A Base Histórica e Acadêmica: A Teia Revelada
por Pesquisas e Livros
 

A "troca de moedas entre poderes" é sustentada por uma farta bibliografia, antiga e recente: 

  1. Raízes Históricas (Os "Clássicos"): 


  1. "Os Donos do Poder" (Raymundo Faoro): Obra fundamental para entender a formação do Estado patrimonialista no Brasil, onde a burocracia estatal serve a uma "classe de diretores" e não à nação. 


  1. "Coronelismo, Enxada e Voto" (Victor Nunes Leal): Explica como o poder privado dos "coronéis" se enraizou no sistema político através do clientelismo, um mecanismo de troca de favores que é a célula-mãe do câncer. 


  1. "O Príncipe" (Maquiavel) - interpretado por brasileiros: Embora italiano, a análise de Maquiavel sobre a manutenção do poder se aplica perversamente à política brasileira, onde "a razão de Estado" frequentemente serve para justificar a razão do mais forte. 



  1. Análises Contemporâneas (As "Provas" do Sistema): 


  1. "A Organização" (Mário Magalhães): Um retrato investigativo detalhado do mensalão, mostrando os meandros do financiamento ilegal de campanhas e a teia de relações entre partidos, banqueiros e o Estado. 


  1. "A Reprodução" (Pierre Bourdieu e Jean-Claude Passeron): Embora francês, este livro ajuda a entender como o sistema educacional pode ser usado para reproduzir as elites e manter as classes subalternas em seu lugar, contextualizando o ataque às universidades públicas. 


  1. "A Elite do Atraso" (Jessé Souza): O sociólogo atualiza a tese de Faoro, argumentando que a verdadeira elite brasileira não é a dos políticos corruptos, mas a dos rentistas e do capital financeiro, que usa o Estado como seu saque privado, perpetuando a desigualdade. Ele chama a Lava Jato de "o maior caso de lawfare da história mundial", desviando o foco dessa verdadeira elite. 


  1. "Máfia dos Fiscais" (operadores do Rio de Janeiro): Relatórios e delações que mostram a simbiose entre agentes públicos (fiscais, políticos) e milícias, onde o poder do Estado é alugado ou sequestrado por grupos criminosos, que passam a controlar serviços, terras e a vida das pessoas. 


Conclusão: O Ecossistema da Corrupção 

Assim como na Alemanha Nazista, onde uma vasta rede de industriais, burocratas, juízes e cidadãos comuns lucraram e se calaram, o problema brasileiro (e suas versões modernas como o Bolsonarismo e o Trumpismo) é ecossistêmico. Eles criam um ambiente onde a corrupção, a violência de Estado e o negacionismo não apenas são tolerados, mas são recompensados.
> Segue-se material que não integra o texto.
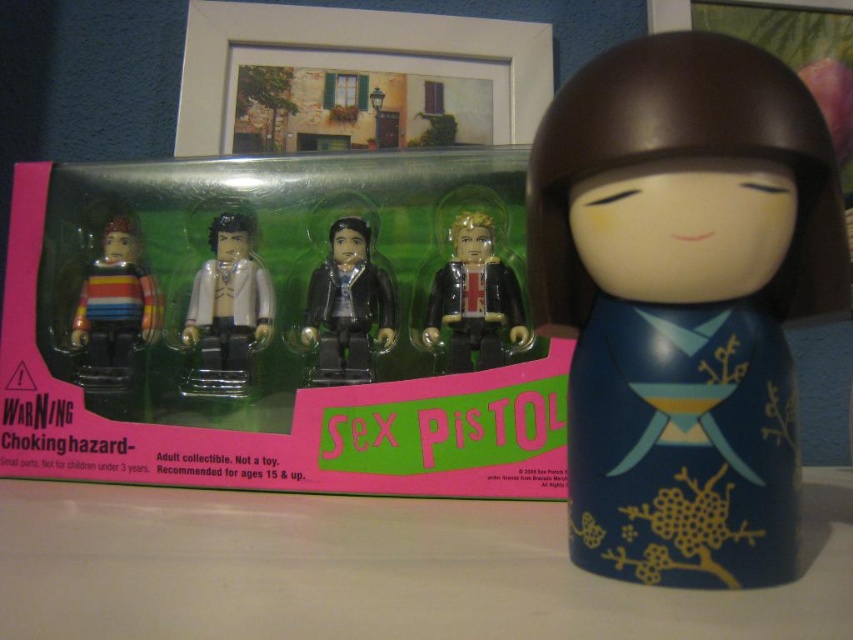 Consider the image. You are arranging items on a shelf and need to place the white matte minifigure at center and the black matte figure at center. Based on their positions in the image, which one should you place first to maintain the correct order?

The white matte minifigure at center is to the left of the black matte figure at center, so you should place the white matte minifigure at center first to maintain the correct order from left to right.

You are organizing a display and need to place a new item between the white matte minifigure at center and the shiny gold minifigure at center. Which minifigure should you place the new item closer to so it doesn

The white matte minifigure at center is closer to you than the shiny gold minifigure at center, so you should place the new item closer to the white matte minifigure at center to maintain proper spacing between all items.

You are organizing a display and need to place the blue glossy doll at center and the striped fabric figure at left on a shelf. Given their sizes, which one should you place first to ensure stability?

The blue glossy doll at center is taller than the striped fabric figure at left, so you should place the taller doll first to ensure stability by positioning it at the back of the shelf. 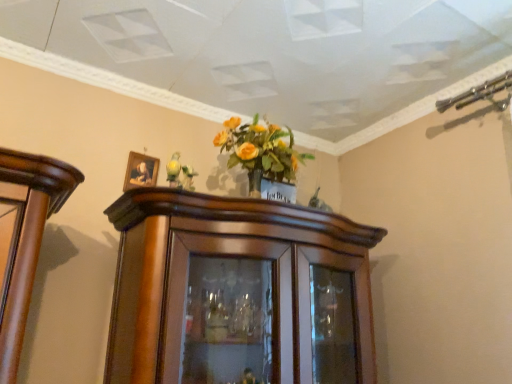 Locate an element on the screen. This screenshot has width=512, height=384. matte gold picture frame at upper center is located at coordinates (140, 171).

Measure the distance between point (149,167) and camera.

A distance of 1.81 meters exists between point (149,167) and camera.

Describe the element at coordinates (140, 171) in the screenshot. This screenshot has height=384, width=512. I see `matte gold picture frame at upper center` at that location.

The width and height of the screenshot is (512, 384). In order to click on matte gold picture frame at upper center in this screenshot , I will do `click(140, 171)`. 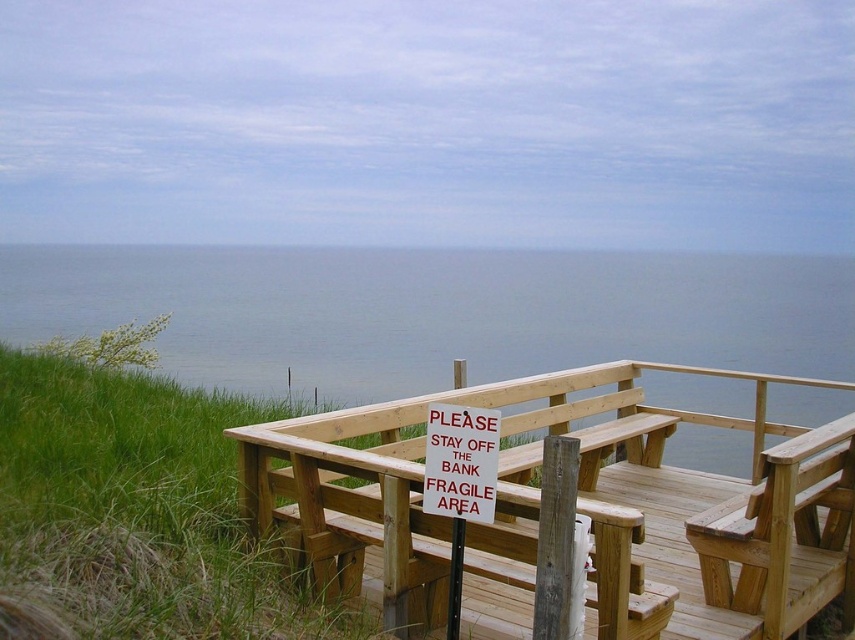 Based on the photo, can you confirm if wooden bench at center is positioned below white paper sign at center?

Yes.

Is wooden bench at center thinner than white paper sign at center?

In fact, wooden bench at center might be wider than white paper sign at center.

Who is more forward, [429,625] or [423,460]?

Point [423,460]

This screenshot has height=640, width=855. Find the location of `wooden bench at center`. wooden bench at center is located at coordinates (575, 506).

Is blue water at upper center closer to camera compared to white paper sign at center?

No, blue water at upper center is further to the viewer.

Is blue water at upper center taller than white paper sign at center?

Indeed, blue water at upper center has a greater height compared to white paper sign at center.

Describe the element at coordinates (432, 312) in the screenshot. I see `blue water at upper center` at that location.

Image resolution: width=855 pixels, height=640 pixels. Find the location of `blue water at upper center`. blue water at upper center is located at coordinates (432, 312).

Is blue water at upper center taller than wooden bench at center?

Indeed, blue water at upper center has a greater height compared to wooden bench at center.

Can you confirm if blue water at upper center is bigger than wooden bench at center?

Yes.

Is point (195, 257) farther from camera compared to point (276, 477)?

Yes, point (195, 257) is farther from viewer.

Find the location of `blue water at upper center`. blue water at upper center is located at coordinates (432, 312). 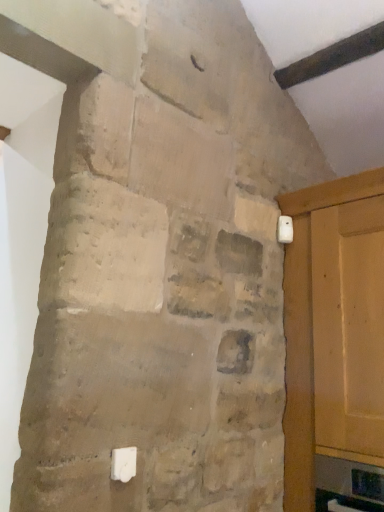 Question: Is matte wood door at right wider than white plastic light switch at lower center, arranged as the 1th light switch when viewed from the left?

Choices:
 (A) yes
 (B) no

Answer: (A)

Question: Does matte wood door at right turn towards white plastic light switch at lower center, the second light switch in the right-to-left sequence?

Choices:
 (A) no
 (B) yes

Answer: (B)

Question: Could white plastic light switch at lower center, the first light switch in the bottom-to-top sequence, be considered to be inside matte wood door at right?

Choices:
 (A) no
 (B) yes

Answer: (A)

Question: From a real-world perspective, is matte wood door at right under white plastic light switch at lower center, the 1th light switch in the front-to-back sequence?

Choices:
 (A) no
 (B) yes

Answer: (A)

Question: Would you say matte wood door at right is a long distance from white plastic light switch at lower center, arranged as the 1th light switch when viewed from the left?

Choices:
 (A) no
 (B) yes

Answer: (A)

Question: Is matte wood door at right smaller than white plastic light switch at lower center, arranged as the 1th light switch when viewed from the left?

Choices:
 (A) no
 (B) yes

Answer: (A)

Question: From a real-world perspective, does matte wood door at right sit lower than white plastic light switch at upper right, the 2th light switch positioned from the bottom?

Choices:
 (A) no
 (B) yes

Answer: (B)

Question: Can you confirm if matte wood door at right is wider than white plastic light switch at upper right, the 2th light switch in the left-to-right sequence?

Choices:
 (A) yes
 (B) no

Answer: (A)

Question: Does matte wood door at right appear on the left side of white plastic light switch at upper right, the 2th light switch positioned from the bottom?

Choices:
 (A) no
 (B) yes

Answer: (A)

Question: Is matte wood door at right positioned before white plastic light switch at upper right, positioned as the first light switch in right-to-left order?

Choices:
 (A) no
 (B) yes

Answer: (B)

Question: Does matte wood door at right have a larger size compared to white plastic light switch at upper right, the 2th light switch in the left-to-right sequence?

Choices:
 (A) no
 (B) yes

Answer: (B)

Question: From the image's perspective, would you say matte wood door at right is shown under white plastic light switch at upper right, the 2th light switch positioned from the bottom?

Choices:
 (A) no
 (B) yes

Answer: (B)

Question: Considering the relative sizes of white plastic light switch at upper right, the 2th light switch in the left-to-right sequence, and white plastic light switch at lower center, the 2th light switch from the back, in the image provided, is white plastic light switch at upper right, the 2th light switch in the left-to-right sequence, bigger than white plastic light switch at lower center, the 2th light switch from the back,?

Choices:
 (A) no
 (B) yes

Answer: (B)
É um sistema onde a "moeda de troca" pode ser um contrato público, um cargo comissionado, uma matéria jornalística encomendada, uma sentença judicial favorável ou simplesmente a manutenção de privilégios seculares. 
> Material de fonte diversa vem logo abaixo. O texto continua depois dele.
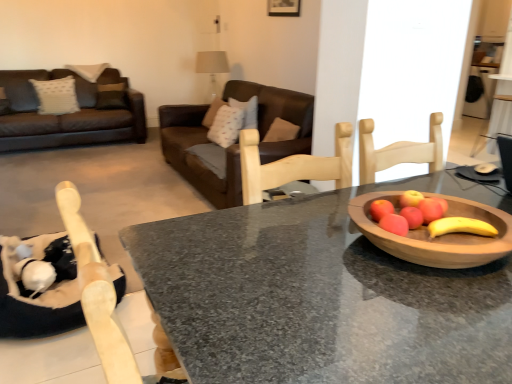 Question: From a real-world perspective, is brown leather couch at center positioned under granite table at center based on gravity?

Choices:
 (A) no
 (B) yes

Answer: (A)

Question: From the image's perspective, is brown leather couch at center located above granite table at center?

Choices:
 (A) no
 (B) yes

Answer: (B)

Question: Is brown leather couch at center to the left of granite table at center from the viewer's perspective?

Choices:
 (A) yes
 (B) no

Answer: (A)

Question: Is there a large distance between brown leather couch at center and granite table at center?

Choices:
 (A) no
 (B) yes

Answer: (B)

Question: Are brown leather couch at center and granite table at center beside each other?

Choices:
 (A) yes
 (B) no

Answer: (B)

Question: In terms of size, does brown leather couch at center appear bigger or smaller than wooden bowl at right?

Choices:
 (A) small
 (B) big

Answer: (B)

Question: Is brown leather couch at center inside the boundaries of wooden bowl at right, or outside?

Choices:
 (A) inside
 (B) outside

Answer: (B)

Question: Is point (207, 200) closer or farther from the camera than point (508, 246)?

Choices:
 (A) farther
 (B) closer

Answer: (A)

Question: Looking at their shapes, would you say brown leather couch at center is wider or thinner than wooden bowl at right?

Choices:
 (A) wide
 (B) thin

Answer: (A)

Question: From a real-world perspective, is brown leather couch at center above or below granite table at center?

Choices:
 (A) above
 (B) below

Answer: (A)

Question: In terms of size, does brown leather couch at center appear bigger or smaller than granite table at center?

Choices:
 (A) big
 (B) small

Answer: (A)

Question: Looking at their shapes, would you say brown leather couch at center is wider or thinner than granite table at center?

Choices:
 (A) wide
 (B) thin

Answer: (B)

Question: Is brown leather couch at center taller or shorter than granite table at center?

Choices:
 (A) tall
 (B) short

Answer: (A)

Question: Would you say wooden bowl at right is to the left or to the right of brown leather couch at center in the picture?

Choices:
 (A) right
 (B) left

Answer: (A)

Question: Based on their sizes in the image, would you say wooden bowl at right is bigger or smaller than brown leather couch at center?

Choices:
 (A) small
 (B) big

Answer: (A)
O combate a esse câncer, portanto, não pode ser apenas punitivo e individual (prender um político ou outro). Precisa ser civilizatório: desmontar as estruturas patrimoniais, democratizar os meios de comunicação, fortalecer a educação pública e crítica e, acima de tudo, construir uma nova ética social onde o público seja verdadeiramente de todos, e não o espólio de uns poucos "donos do poder" e seus fiéis "capitães do mato".